When DNS was designed many years ago, there was no concern about disclosure of names within a subdomain. Over a long period of time, a large portion of the community has come to consider this sensitive information. I won't argue the merits here. I am simply reporting a very clear shift in thinking that's taken place over a period of perhaps two decades. In many countries, the top level domain operators cite privacy laws as their reason for not disclosing the domain names.

In the original design of DNSSEC, the security protocol for DNS, a side effect of the mechanism (NSEC) within the design that provides an authenticated declaration that a requested subdomain does not exist is an ability to walk the zone efficiently and learn the names of all the subdomains that do exist. This side effect was deemed unacceptable in many quarters, leading to resistance to adopt DNSSEC and an additional round of design to create an alternative mechanism (NSEC3) to provide authenticated declaration of non-existence of a subdomain without disclosing the names of the existing neighbors of the requested name. Adding this additional mechanism has added a couple of years to the deployment of DNSSEC.
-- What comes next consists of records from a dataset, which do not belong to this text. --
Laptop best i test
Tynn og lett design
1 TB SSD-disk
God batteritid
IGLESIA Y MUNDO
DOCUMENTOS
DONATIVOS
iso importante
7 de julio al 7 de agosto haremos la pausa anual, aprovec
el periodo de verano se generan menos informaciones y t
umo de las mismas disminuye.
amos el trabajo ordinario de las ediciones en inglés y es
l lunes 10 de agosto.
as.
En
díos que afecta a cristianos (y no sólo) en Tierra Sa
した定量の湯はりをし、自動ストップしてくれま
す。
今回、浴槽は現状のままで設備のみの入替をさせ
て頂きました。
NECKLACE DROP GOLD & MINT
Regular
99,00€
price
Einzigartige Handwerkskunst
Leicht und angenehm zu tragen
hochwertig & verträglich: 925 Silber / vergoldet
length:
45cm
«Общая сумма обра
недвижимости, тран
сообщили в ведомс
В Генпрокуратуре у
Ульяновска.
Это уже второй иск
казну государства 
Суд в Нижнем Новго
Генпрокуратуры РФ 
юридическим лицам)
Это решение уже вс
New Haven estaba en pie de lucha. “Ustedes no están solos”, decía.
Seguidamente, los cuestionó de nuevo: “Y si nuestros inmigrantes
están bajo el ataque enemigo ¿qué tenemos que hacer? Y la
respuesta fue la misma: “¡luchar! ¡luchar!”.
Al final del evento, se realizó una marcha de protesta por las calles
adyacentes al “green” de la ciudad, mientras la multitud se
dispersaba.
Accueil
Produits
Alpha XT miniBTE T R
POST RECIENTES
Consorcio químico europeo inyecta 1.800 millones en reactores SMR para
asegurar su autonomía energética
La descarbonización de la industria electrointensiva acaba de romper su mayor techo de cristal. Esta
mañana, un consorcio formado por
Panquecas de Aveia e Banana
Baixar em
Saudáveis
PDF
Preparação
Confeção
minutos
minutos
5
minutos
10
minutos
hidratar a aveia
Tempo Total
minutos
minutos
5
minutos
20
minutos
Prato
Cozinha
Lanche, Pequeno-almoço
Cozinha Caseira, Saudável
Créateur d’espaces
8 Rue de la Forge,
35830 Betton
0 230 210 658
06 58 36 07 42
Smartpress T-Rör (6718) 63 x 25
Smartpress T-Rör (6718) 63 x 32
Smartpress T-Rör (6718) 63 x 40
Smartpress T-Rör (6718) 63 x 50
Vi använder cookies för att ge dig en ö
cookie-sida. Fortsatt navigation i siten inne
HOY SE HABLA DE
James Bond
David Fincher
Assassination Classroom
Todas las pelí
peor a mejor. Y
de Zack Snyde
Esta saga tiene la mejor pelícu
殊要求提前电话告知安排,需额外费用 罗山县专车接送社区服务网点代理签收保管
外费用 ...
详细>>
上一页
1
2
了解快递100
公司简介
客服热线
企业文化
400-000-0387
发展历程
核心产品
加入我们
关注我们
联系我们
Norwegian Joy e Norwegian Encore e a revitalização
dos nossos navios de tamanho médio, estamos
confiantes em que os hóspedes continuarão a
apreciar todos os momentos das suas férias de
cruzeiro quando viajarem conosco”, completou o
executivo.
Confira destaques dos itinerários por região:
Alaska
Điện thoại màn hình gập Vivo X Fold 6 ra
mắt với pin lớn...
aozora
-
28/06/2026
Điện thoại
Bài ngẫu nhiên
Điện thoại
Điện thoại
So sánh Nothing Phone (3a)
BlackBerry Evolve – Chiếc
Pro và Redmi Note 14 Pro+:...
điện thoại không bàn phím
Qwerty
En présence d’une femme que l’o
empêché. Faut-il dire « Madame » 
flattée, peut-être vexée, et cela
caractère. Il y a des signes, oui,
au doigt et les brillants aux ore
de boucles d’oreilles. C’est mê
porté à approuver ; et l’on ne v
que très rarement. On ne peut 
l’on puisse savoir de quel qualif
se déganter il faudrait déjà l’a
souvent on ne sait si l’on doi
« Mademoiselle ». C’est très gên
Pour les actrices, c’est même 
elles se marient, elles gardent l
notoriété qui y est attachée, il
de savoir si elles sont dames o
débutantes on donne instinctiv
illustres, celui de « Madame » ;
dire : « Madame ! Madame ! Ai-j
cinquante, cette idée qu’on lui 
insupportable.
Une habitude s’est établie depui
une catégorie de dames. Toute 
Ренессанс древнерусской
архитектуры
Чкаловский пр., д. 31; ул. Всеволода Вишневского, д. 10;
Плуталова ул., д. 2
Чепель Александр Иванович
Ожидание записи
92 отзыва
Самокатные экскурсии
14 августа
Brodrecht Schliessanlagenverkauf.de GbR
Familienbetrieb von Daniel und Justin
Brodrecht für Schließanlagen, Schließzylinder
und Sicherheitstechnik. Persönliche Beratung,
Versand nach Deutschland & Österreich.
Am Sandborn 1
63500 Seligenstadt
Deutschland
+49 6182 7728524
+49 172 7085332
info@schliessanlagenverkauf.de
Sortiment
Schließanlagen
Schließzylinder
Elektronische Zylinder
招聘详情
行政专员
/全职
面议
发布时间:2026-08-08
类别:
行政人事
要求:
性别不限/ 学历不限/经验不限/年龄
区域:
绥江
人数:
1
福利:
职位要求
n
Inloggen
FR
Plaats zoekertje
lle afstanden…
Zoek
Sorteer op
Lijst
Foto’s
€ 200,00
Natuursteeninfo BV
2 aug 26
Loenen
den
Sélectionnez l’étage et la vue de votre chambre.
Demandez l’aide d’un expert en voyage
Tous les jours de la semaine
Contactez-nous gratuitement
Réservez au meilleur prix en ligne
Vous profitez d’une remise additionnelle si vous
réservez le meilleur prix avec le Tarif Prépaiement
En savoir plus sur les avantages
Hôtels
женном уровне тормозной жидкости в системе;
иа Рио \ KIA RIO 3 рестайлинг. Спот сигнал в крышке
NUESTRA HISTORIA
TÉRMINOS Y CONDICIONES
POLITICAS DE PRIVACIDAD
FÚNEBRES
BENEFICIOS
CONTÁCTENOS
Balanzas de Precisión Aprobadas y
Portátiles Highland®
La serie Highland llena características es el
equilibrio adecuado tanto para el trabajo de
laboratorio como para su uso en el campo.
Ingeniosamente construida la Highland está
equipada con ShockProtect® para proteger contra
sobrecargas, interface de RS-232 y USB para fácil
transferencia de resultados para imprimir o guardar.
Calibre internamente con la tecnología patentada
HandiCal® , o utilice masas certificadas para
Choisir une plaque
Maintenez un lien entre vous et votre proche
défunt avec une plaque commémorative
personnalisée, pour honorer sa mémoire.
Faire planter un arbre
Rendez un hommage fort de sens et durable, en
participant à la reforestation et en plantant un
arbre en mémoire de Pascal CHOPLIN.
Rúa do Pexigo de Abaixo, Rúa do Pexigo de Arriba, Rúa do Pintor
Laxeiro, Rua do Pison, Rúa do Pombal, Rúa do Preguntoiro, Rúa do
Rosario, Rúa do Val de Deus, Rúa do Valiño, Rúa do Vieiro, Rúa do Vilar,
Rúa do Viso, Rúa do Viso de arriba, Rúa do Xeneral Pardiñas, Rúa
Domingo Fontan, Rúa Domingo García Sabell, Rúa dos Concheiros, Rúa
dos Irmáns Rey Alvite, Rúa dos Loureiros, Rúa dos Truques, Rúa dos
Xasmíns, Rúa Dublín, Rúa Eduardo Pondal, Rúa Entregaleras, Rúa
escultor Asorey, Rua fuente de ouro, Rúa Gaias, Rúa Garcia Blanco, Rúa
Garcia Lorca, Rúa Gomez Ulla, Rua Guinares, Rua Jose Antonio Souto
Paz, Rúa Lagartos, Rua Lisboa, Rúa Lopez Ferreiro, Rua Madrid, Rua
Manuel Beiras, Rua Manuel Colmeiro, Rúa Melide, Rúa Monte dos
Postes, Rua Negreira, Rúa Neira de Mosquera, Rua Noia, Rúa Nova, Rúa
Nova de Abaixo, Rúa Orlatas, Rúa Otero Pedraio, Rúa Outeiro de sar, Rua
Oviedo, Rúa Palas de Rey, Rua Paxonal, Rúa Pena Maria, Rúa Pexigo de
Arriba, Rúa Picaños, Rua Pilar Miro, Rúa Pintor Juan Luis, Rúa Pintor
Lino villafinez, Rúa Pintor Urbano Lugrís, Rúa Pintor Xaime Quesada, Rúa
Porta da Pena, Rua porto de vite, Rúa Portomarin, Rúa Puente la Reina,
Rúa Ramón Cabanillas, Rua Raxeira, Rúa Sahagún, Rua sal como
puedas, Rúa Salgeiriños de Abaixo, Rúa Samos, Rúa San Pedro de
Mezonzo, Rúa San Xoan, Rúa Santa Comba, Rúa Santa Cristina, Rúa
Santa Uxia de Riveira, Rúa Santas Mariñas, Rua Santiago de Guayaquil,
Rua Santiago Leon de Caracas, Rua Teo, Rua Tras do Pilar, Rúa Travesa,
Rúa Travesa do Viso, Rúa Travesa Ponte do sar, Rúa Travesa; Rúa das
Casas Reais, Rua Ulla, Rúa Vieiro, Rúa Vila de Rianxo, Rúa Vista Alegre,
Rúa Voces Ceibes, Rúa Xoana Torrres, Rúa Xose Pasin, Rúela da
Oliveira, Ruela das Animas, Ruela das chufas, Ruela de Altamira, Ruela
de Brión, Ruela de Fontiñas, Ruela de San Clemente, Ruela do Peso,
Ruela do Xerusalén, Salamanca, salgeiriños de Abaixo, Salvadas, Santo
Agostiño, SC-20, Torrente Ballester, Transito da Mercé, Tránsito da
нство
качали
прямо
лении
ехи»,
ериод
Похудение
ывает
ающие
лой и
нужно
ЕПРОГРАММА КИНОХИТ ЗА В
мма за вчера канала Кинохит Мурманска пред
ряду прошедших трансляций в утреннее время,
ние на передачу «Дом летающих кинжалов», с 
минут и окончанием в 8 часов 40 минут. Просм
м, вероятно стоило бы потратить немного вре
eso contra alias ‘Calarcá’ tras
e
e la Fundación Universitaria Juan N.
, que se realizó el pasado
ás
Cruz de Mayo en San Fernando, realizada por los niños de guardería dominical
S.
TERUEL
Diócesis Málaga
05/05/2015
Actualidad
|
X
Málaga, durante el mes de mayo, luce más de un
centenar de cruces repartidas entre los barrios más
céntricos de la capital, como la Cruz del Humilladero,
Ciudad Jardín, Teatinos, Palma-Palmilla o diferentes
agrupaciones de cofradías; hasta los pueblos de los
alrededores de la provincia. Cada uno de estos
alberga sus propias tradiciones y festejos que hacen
Your readers may choose to debate whether disclosure of subdomain names is or is not a security or privacy threat in general, or whether the U.S. Government should choose to disclose the subdomain names under .gov. I am not addressing either of those questions here. What I am saying, however, is that this is not a new question, a large number of zone operators have spoken forcefully on this subject, and, to the surprise of the community that developed the DNS security protocol, the requirement to keep the zone contents private emerged late in the process and had to be accommodated. All attempts to argue that this emergent requirement wasn't really needed -- and there were many -- failed. For what it's worth, the .gov policy is the same as many European countries' policy and others around the world.

Steve



On Mar 3, 2009, at 3:59 AM, David Farber wrote:



Begin forwarded message:

From: "Yiorgos [George] Adamopoulos" <yiorgos () tee gr>
Date: March 3, 2009 4:39:17 AM EST
To: David Farber <dave () farber net>
Cc: ip <ip () v2 listbox com>
Subject: Re: [IP] Govt refuses to disclose .gov domain names

On Tue, 3 Mar 2009, David Farber wrote:
The General Services Administration has made the rather surprising claim that it can’t reveal the list of .gov domains because doing so would represent a security risk:

http://www.informationweek.com/news/showArticle.jhtml?articleID=215600330

Interestingly engough I made a similar request to the .GR Hostmaster for a list of .GR domain names, back in 2007. The response that I got was that it was prohibited by their security policy.

What I can only speculate is, that given a list of domains, one can easily create fairly accurate spam lists and spam all of them. Depending the organization this may or may not seem like a reasonable precaution.